Billy Gallagher

Page Two

Banking was different in the 60s, very much based on trust and reputation.  When you made a lodgement the cash was available to you at once although it took 3-4 days for the cheque to find its way back to the drawer.  The Foyle had an overdraft of £18,000 that never went down but crept up by £100/200 a year.  Bank managers were universally mannerly and discreet.

On the day we decided to close down forever my father I went into the Northern Bank in Strabane and told the teller we were closing down.  He wondered why we were telling him.  We explained that we owed him a lot of money and hadn’t got any.  We said we had been trying to come to an agreement with others to take over the business but had failed to do so.  My father took a little crumpled note from his top pocket and passed it to the teller and also gave him the key saying “it is your factory now”.

My father explained that although we had failed to find a buyer we had a person who was interested but he would only give us £2,950 for the lot (the premises, machinery, stock, work in progress etc) but we owed the bank £18,000.  (This is what the crumpled note was about.) The teller said to hold on a minute while he spoke to the manager.  When he came back he gave us back the keys and the note and said they would be in touch. So they were, three weeks later.

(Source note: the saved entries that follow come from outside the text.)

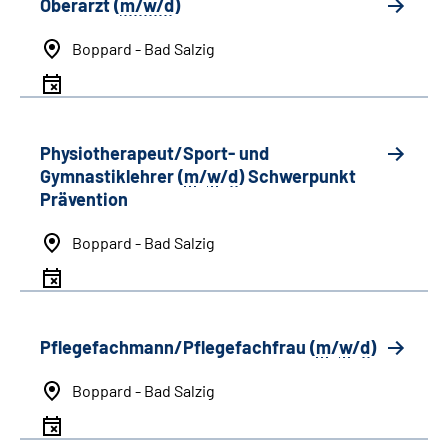
Oberarzt (
m/w/d
)
Boppard - Bad Salzig
Physiotherapeut/Sport- und
Gymnastiklehrer (
m
/
w
/
d
) Schwerpunkt
Prävention
Boppard - Bad Salzig
Pflegefachmann/Pflegefachfrau (
m
/
w
/
d
)
Boppard - Bad Salzig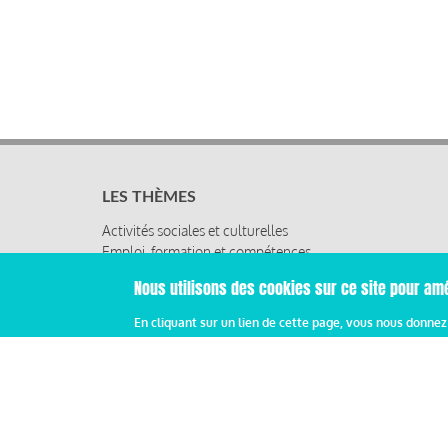
LES THÈMES
Activités sociales et culturelles
Emploi, formation et compétences
Organisation du travail
Nous utilisons des cookies sur ce site pour amé
Protection sociale
Relations sociales
En cliquant sur un lien de cette page, vous nous donne
Rémunération globale & partage de la performance
Santé au travail
Vie économique, RSE & solidarité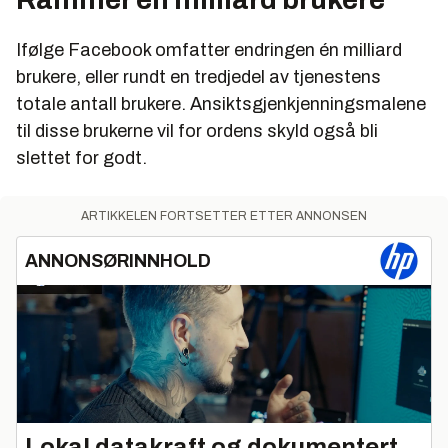
Ifølge Facebook omfatter endringen én milliard
brukere, eller rundt en tredjedel av tjenestens
totale antall brukere. Ansiktsgjenkjenningsmalene
til disse brukerne vil for ordens skyld også bli
slettet for godt.
ARTIKKELEN FORTSETTER ETTER ANNONSEN
ANNONSØRINNHOLD
Lokal datakraft og dokumentert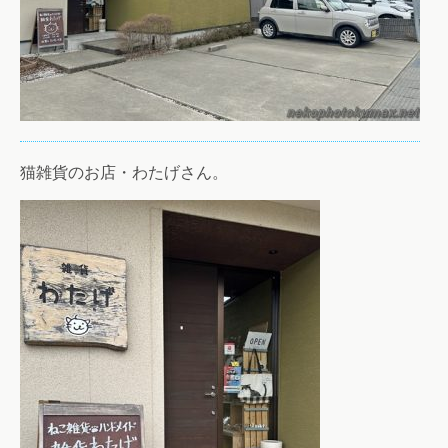
猫雑貨のお店・わたげさん。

The crumpled note gave the name of Stephens Bros of London as the people who would like to buy our factory for the aforesaid £2,950.  I came to an agreement with them that they would employ me at £20 a week and give me a company car (Ford Cortina).  They would give me 20% of the business and I would manage it for them.  They honoured part of this deal only as they in turn were “in hock” to Austin Reed of London who effectively took over the business and the management of same leaving me as a salesman only.  Whereas I was screwed by this new agreement and the 20% shareholding never materialised I did get permission to sell anywhere in the world on 10% commission.